Reprinted from the Winter 2002 Ohioana Quarterly

It is not an easy thing to be a look-alike because it smacks of being a second. And most seconds are unfinished in some respects and are sold at bargain prices. Certainly for me in my childhood, looking like Paul Laurence Dunbar brought me nothing but a sense of being uncomfortable about something I did not have the words to explain nor the wherewithal to do anything about. I was too young, and beset with horn-rimmed glasses and an uncanny face similar to the one that was in our literature book. Why had I been tormented by the classmates who, from time to time, might call me friend when I did not know this man? Many of these same individuals assumed that, since I physically resembled this poet, I MUST be related to him, and therefore had influence beyond my eight-to-ten years.

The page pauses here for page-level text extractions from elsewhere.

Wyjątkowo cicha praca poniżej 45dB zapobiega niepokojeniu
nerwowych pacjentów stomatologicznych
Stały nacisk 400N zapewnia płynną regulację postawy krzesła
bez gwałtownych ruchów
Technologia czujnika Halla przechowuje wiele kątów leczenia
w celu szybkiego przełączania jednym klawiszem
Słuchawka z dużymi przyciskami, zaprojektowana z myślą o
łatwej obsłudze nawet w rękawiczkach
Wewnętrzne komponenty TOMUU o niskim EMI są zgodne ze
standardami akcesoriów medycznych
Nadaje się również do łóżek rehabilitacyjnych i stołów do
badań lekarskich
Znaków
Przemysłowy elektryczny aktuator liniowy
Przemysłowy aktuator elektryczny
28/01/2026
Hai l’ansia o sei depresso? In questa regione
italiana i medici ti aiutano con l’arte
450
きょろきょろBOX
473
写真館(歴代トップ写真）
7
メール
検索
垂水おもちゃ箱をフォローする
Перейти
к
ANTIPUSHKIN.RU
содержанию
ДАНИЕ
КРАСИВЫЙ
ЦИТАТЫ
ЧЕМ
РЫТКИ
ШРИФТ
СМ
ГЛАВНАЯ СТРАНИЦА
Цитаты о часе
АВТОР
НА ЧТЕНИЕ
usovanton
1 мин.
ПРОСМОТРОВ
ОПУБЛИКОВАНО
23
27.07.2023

As far as each of my classmates was concerned, I simply had to put in a request to my famous relative, and he in turn would put in a good word for all of us by simply asking the teacher to cut this particular class some slack and stop asking us to memorize poems. How could the teacher resist the request of a famous man? He might even go so far as to demand that she stop assigning his poems to be memorized and recited. What did I know about influence or power in those days?

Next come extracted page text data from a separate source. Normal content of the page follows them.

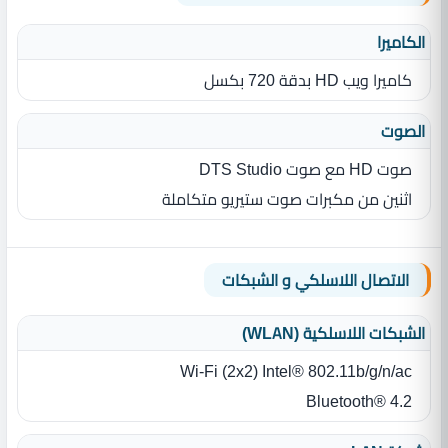
الكاميرا
كاميرا ويب HD بدقة 720 بكسل
الصوت
صوت HD مع صوت DTS Studio
اثنين من مكبرات صوت ستيريو متكاملة
الاتصال اللاسلكي و الشبكات
الشبكات اللاسلكية (WLAN)
Intel® 802.11b/g/n/ac ‏(‏2x2‏)‏ Wi‎-Fi
Bluetooth® 4.2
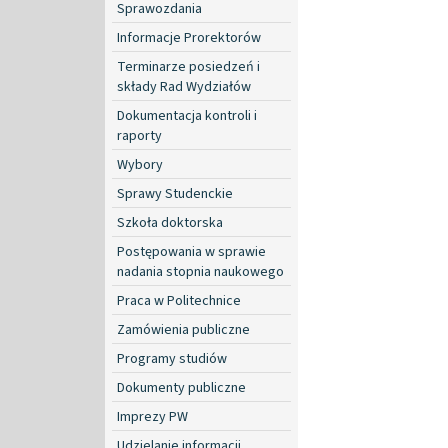
Sprawozdania
Informacje Prorektorów
Terminarze posiedzeń i
składy Rad Wydziałów
Dokumentacja kontroli i
raporty
Wybory
Sprawy Studenckie
Szkoła doktorska
Postępowania w sprawie
nadania stopnia naukowego
Praca w Politechnice
Zamówienia publiczne
Programy studiów
Dokumenty publiczne
Imprezy PW
Udzielanie informacji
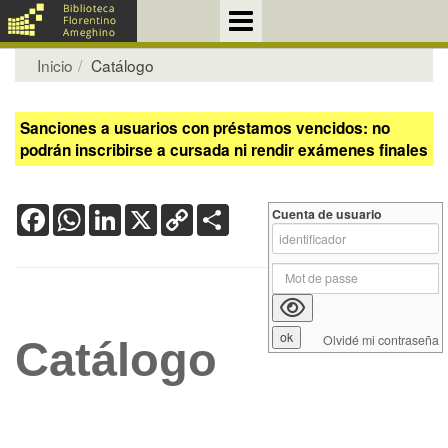
Inicio
Catálogo
Sanciones a usuarios con préstamos vencidos: no
podrán inscribirse a cursada ni rendir exámenes finales
Facebook
WhatsApp
LinkedIn
X
Copy
Share
Cuenta de usuario
Link
Olvidé mi contraseña
Catálogo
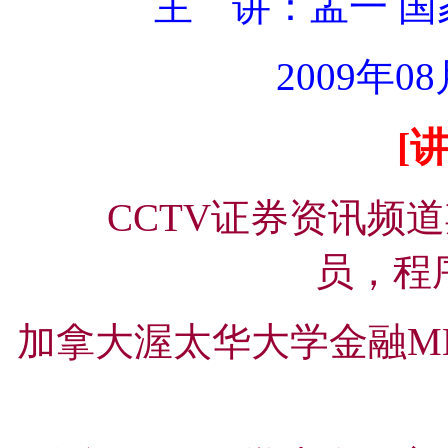
主 讲：孟一 
2009年0
[
CCTV证券资讯频
员，程
加拿大渥太华大学金融M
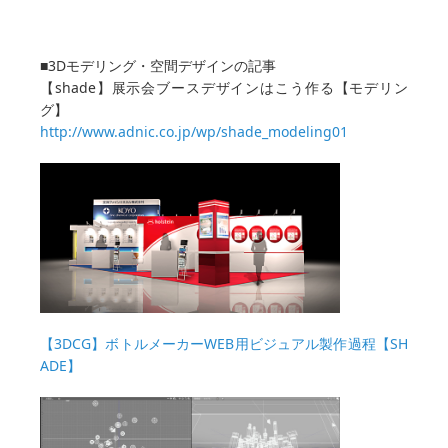
■3Dモデリング・空間デザインの記事
【shade】展示会ブースデザインはこう作る【モデリン
グ】
http://www.adnic.co.jp/wp/shade_modeling01
【3DCG】ボトルメーカーWEB用ビジュアル製作過程【SH
ADE】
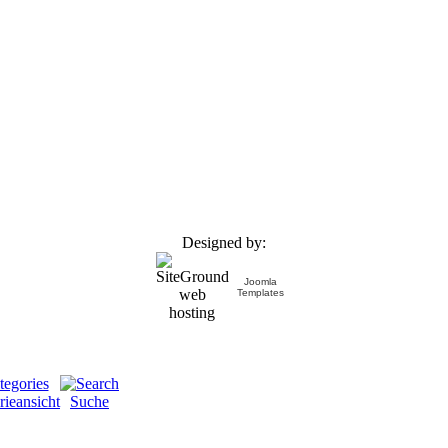
Designed by:
Joomla
Templates
rieansicht
Suche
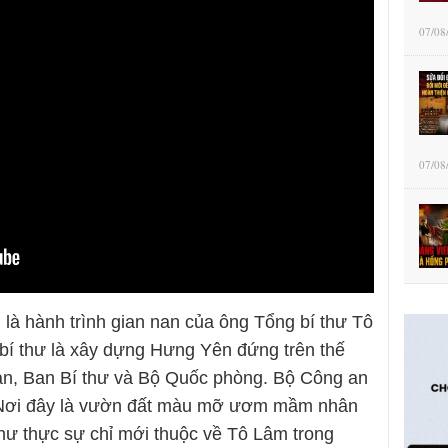
07/08
07/08
là hành trình gian nan của ông Tổng bí thư Tô
í thư là xây dựng Hưng Yên đứng trên thế
an, Ban Bí thư và Bộ Quốc phòng. Bộ Công an
. Nơi đây là vườn đất màu mỡ ươm mầm nhân
hư thực sự chỉ mới thuộc về Tô Lâm trong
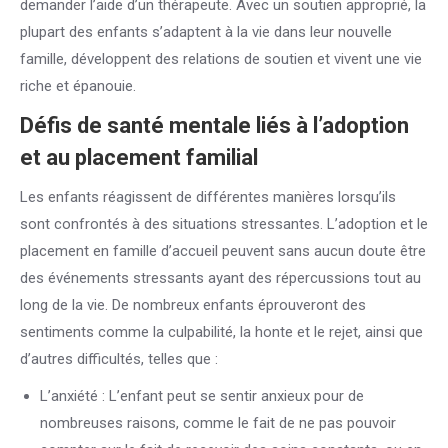
demander l’aide d’un thérapeute. Avec un soutien approprié, la
plupart des enfants s’adaptent à la vie dans leur nouvelle
famille, développent des relations de soutien et vivent une vie
riche et épanouie.
cependant, vue que
Défis de santé mentale liés à l’adoption
et au placement familial
Les enfants réagissent de différentes manières lorsqu’ils
sont confrontés à des situations stressantes. L’adoption et le
placement en famille d’accueil peuvent sans aucun doute être
des événements stressants ayant des répercussions tout au
long de la vie. De nombreux enfants éprouveront des
sentiments comme la culpabilité, la honte et le rejet, ainsi que
d’autres difficultés, telles que :
L’anxiété : L’enfant peut se sentir anxieux pour de
nombreuses raisons, comme le fait de ne pas pouvoir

We were told, as children, to do certain tasks and we did them either in anger or frustration. Those were the options. But I suspect they were, for the most part, accomplished. So I memorized the assigned Dunbar poems and hoped to live another day. Soon all of that frustration would disappear, only to be replaced by something else that was equally aggravating. That is what happened with me and my beginning relationship with Paul Laurence Dunbar. He remained a strong force in our English literature classes in the South during my elementary schooling.

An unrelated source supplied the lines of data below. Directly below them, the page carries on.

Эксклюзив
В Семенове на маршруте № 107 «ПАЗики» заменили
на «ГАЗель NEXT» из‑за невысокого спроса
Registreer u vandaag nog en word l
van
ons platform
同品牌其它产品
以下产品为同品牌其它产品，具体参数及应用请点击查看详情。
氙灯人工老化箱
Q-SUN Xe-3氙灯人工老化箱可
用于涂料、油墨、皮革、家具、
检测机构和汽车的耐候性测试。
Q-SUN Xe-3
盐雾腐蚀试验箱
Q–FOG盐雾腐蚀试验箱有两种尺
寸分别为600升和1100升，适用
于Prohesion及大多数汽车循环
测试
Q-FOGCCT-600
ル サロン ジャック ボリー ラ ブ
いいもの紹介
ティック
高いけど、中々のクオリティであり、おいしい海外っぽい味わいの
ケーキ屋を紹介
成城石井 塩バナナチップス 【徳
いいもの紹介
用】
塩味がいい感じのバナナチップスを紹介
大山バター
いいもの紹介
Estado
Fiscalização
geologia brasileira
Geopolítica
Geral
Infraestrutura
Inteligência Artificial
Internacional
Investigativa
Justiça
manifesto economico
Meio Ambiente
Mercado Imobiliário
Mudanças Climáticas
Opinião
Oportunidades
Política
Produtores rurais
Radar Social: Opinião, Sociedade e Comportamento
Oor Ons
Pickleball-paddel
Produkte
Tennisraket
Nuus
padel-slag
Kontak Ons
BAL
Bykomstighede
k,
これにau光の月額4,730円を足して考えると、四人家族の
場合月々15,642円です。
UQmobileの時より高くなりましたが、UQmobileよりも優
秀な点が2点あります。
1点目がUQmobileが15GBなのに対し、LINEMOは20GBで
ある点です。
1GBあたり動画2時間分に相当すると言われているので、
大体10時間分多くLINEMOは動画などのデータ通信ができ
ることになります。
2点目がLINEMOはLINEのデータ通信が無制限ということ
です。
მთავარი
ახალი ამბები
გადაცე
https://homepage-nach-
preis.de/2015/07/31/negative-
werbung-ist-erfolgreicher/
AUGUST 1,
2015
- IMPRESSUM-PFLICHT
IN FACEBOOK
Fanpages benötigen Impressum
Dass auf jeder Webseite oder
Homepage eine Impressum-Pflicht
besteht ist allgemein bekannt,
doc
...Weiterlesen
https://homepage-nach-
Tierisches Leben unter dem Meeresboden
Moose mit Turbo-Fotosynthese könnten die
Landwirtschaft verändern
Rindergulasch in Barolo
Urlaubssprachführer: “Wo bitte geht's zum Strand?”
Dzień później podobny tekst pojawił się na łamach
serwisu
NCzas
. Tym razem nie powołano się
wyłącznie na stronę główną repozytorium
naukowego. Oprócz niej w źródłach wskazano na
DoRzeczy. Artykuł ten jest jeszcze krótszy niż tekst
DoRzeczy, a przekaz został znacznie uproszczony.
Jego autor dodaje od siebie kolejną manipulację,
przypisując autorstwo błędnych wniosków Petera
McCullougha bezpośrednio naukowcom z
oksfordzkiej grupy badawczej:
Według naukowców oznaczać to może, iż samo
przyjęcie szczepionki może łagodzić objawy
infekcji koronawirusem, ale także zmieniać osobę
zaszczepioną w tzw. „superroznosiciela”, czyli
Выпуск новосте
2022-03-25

When my family migrated north looking for jobs, Paul Laurence Dunbar was no longer a presence in the textbooks. The sixties were about two decades off, and no one was protesting anything in those days. Everyone sought to preserve the tenuous peace. I suspect that Dunbar disappeared from the literature books because blacks were not happy with his dialect poetry in the thirties, forties, and fifties; they wanted to demonstrate that they could handle the sophisticated demands of the English language and maybe even write about subjects other than black equality. Dialect symbolized something illiterate and second-rate. Nothing of his was read in front of white audiences for fear of contributing to the stereotype.

Still, his poems were a powerful presence in the black churches on Mother’s Day, Father’s Day, Children’s Day, church anniversaries, and a variety of other social events like holidays and programs that recognized specific contributions in the black community. It was in this venue that Dunbar still held sway. After all, what did I know of the tradition in the black community that operated well beyond my small segregated life for that matter, or as I later found out, in the white community, as well? It was the tradition to memorize and recite poems on all sorts of occasions. Everyone seemed to do it - blacks and whites - and for the most part, revel in it.

The tradition, as I see it today, is a dying art. As a student, I cannot tell you when my peers gave up pressuring me about our assignments. Either they finally realized I was telling the truth about this writer to whom I had no connection, that I had no influence, that I refused to help them, or that I simply was becoming the odd one out. It all ended as a Southern draw, I suspect. Dunbar, for all intents and purposes, as I said earlier, disappeared from the textbooks.

In fact, there were no black authors in the literature books at all, and they did not re-emerge until I was a sophomore in college. What I did not know or perhaps realize was that Dunbar had effectively become a part of the liturgy of the sermons in the Baptist and Methodist churches especially, and I suspect he was quoted in the less-prominent Protestant and corner churches, as well. He was quoted frequently by the pastor in the church my family attended, often at the end of one of his rousing sermons intended to resuscitate backsliders and sinners to rejoin the church. He would admonish the congregation by reciting:

The Lord had a job for me, but I had so much to do,
I said, “You get somebody else - or wait ’til I get through.”
I don’t know how the Lord came out, but he seemed to get along;
But I felt kind o’ sneakin’ like; cause I knowed I done Him wrong.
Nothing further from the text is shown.